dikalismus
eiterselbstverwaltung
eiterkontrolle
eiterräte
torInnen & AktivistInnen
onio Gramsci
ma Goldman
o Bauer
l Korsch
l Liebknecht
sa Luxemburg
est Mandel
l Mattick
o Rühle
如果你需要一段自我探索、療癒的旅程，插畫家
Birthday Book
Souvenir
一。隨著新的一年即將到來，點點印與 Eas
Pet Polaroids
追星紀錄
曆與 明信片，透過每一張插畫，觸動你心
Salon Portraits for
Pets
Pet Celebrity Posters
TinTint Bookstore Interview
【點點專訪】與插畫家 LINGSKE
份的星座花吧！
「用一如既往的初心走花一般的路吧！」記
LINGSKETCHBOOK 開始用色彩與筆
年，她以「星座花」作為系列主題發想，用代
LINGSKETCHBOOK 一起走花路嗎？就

....................

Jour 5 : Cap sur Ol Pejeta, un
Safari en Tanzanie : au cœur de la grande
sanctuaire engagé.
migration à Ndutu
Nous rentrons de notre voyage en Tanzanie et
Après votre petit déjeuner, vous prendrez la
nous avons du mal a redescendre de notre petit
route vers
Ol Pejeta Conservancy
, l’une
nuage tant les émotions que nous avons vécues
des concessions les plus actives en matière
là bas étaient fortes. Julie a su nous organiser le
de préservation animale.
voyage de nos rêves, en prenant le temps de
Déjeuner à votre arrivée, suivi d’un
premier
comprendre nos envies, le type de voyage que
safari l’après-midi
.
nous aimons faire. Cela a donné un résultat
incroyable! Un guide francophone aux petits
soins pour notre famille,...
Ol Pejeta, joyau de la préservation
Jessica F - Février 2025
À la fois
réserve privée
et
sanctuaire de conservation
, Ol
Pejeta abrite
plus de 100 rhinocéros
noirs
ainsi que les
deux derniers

....................

= Requirement =
Please give back exactly the lines of this listing beginning at the line with "nous aimons faire. Cela a donné un résultat" and ending with the line with "deux derniers", both included, and nothing else.

= Output for this task =
nous aimons faire. Cela a donné un résultat
incroyable! Un guide francophone aux petits
soins pour notre famille,...
Ol Pejeta, joyau de la préservation
Jessica F - Février 2025
À la fois
réserve privée
et
sanctuaire de conservation
, Ol
Pejeta abrite
plus de 100 rhinocéros
noirs
ainsi que les
deux derniers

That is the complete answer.